Please refer to below files. Thanks.

solver_fp16_4.prototxt.txt train_val_fp16_4.prototxt.txt

drnikolaev commented 5 years ago

@beanliao thank you. could you please run nvidia-smi topo -m and nvidia-smi topo -p2p n and paste outputs here?

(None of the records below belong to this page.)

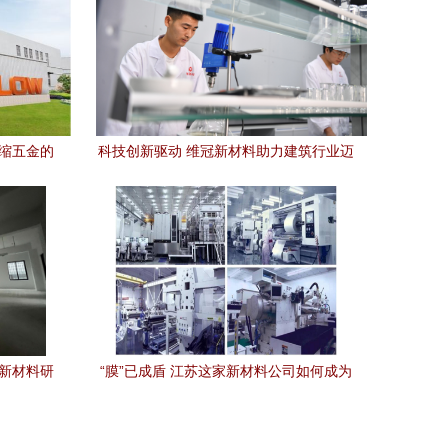
伸缩五金的
科技创新驱动 维冠新材料助力建筑行业迈
向高质量发展新时代
与新材料研
“膜”已成盾 江苏这家新材料公司如何成为
车膜行业黑马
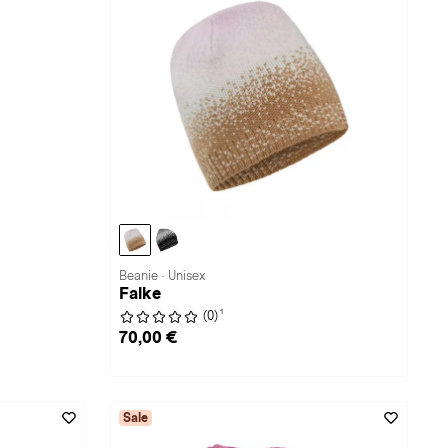
Beanie · Unisex
Falke
1
(0)
70,00 €
Sale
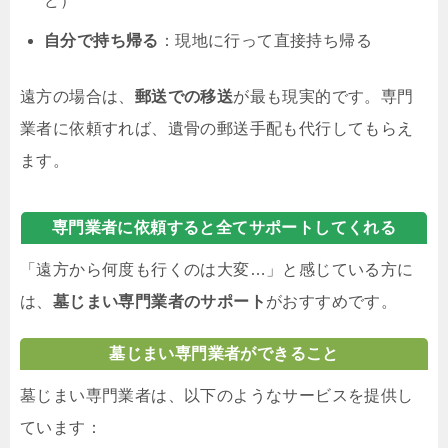
ど）
自分で持ち帰る
：現地に行って直接持ち帰る
遠方の場合は、
郵送での移送
が最も現実的です。専門
業者に依頼すれば、遺骨の郵送手配も代行してもらえ
ます。
専門業者に依頼すると全てサポートしてくれる
「遠方から何度も行くのは大変…」と感じている方に
は、
墓じまい専門業者のサポート
がおすすめです。
墓じまい専門業者ができること
墓じまい専門業者は、以下のようなサービスを提供し
ています：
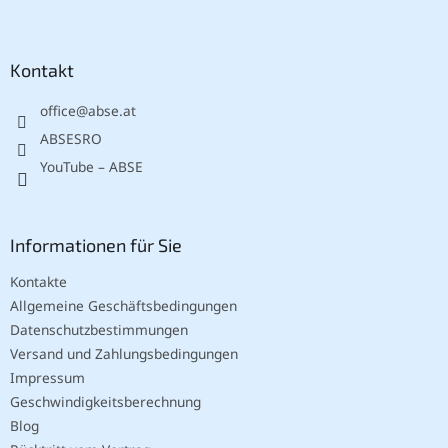
F
u
ß
z
Kontakt
e
office
@
abse.at
i
l
ABSESRO
e
YouTube – ABSE
Informationen für Sie
Kontakte
Allgemeine Geschäftsbedingungen
Datenschutzbestimmungen
Versand und Zahlungsbedingungen
Impressum
Geschwindigkeitsberechnung
Blog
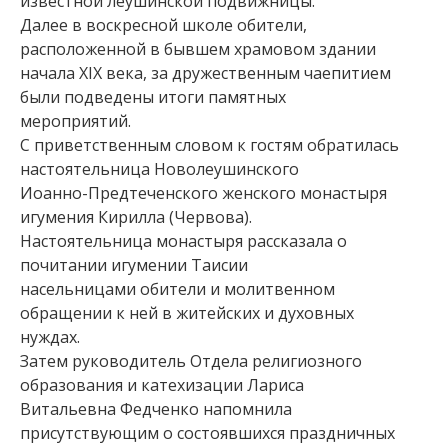
известной леушинской подвижницы.
Далее в воскресной школе обители,
расположенной в бывшем храмовом здании
начала XIX века, за дружественным чаепитием
были подведены итоги памятных
мероприятий.
С приветственным словом к гостям обратилась
настоятельница Новолеушинского
Иоанно-Предтеченского женского монастыря
игумения Кирилла (Червова).
Настоятельница монастыря рассказала о
почитании игумении Таисии
насельницами обители и молитвенном
обращении к ней в житейских и духовных
нуждах.
Затем руководитель Отдела религиозного
образования и катехизации Лариса
Витальевна Федченко напомнила
присутствующим о состоявшихся праздничных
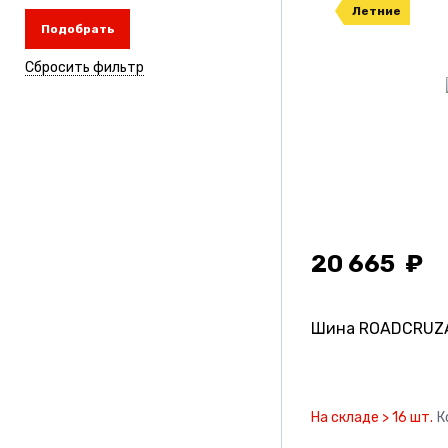
Летние
Подобрать
Сбросить фильтр
20 665
Шина ROADCRUZA
На складе > 16 шт.
К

beanliao commented 5 years ago

@drnikolaev Thanks for checking this. here's outputs

  GPU0 GPU1 GPU2 GPU3 GPU4 GPU5 GPU6 GPU7
GPU0 X PIX PXB PXB SYS SYS SYS SYS
GPU1 PIX X PXB PXB SYS SYS SYS SYS
GPU2 PXB PXB X PIX SYS SYS SYS SYS
GPU3 PXB PXB PIX X SYS SYS SYS SYS
GPU4 SYS SYS SYS SYS X PIX PXB PXB
GPU5 SYS SYS SYS SYS PIX X PXB PXB
GPU6 SYS SYS SYS SYS PXB PXB X PIX
GPU7 SYS SYS SYS SYS PXB PXB PIX X
  GPU0 GPU1 GPU2 GPU3 GPU4 GPU5 GPU6 GPU7
GPU0 X NS NS NS NS NS NS NS
GPU1 NS X NS NS NS NS NS NS
GPU2 NS NS X NS NS NS NS NS
GPU3 NS NS NS X NS NS NS NS
GPU4 NS NS NS NS X NS NS NS
GPU5 NS NS NS NS NS X NS NS
GPU6 NS NS NS NS NS NS X NS
GPU7 NS NS NS NS NS NS NS X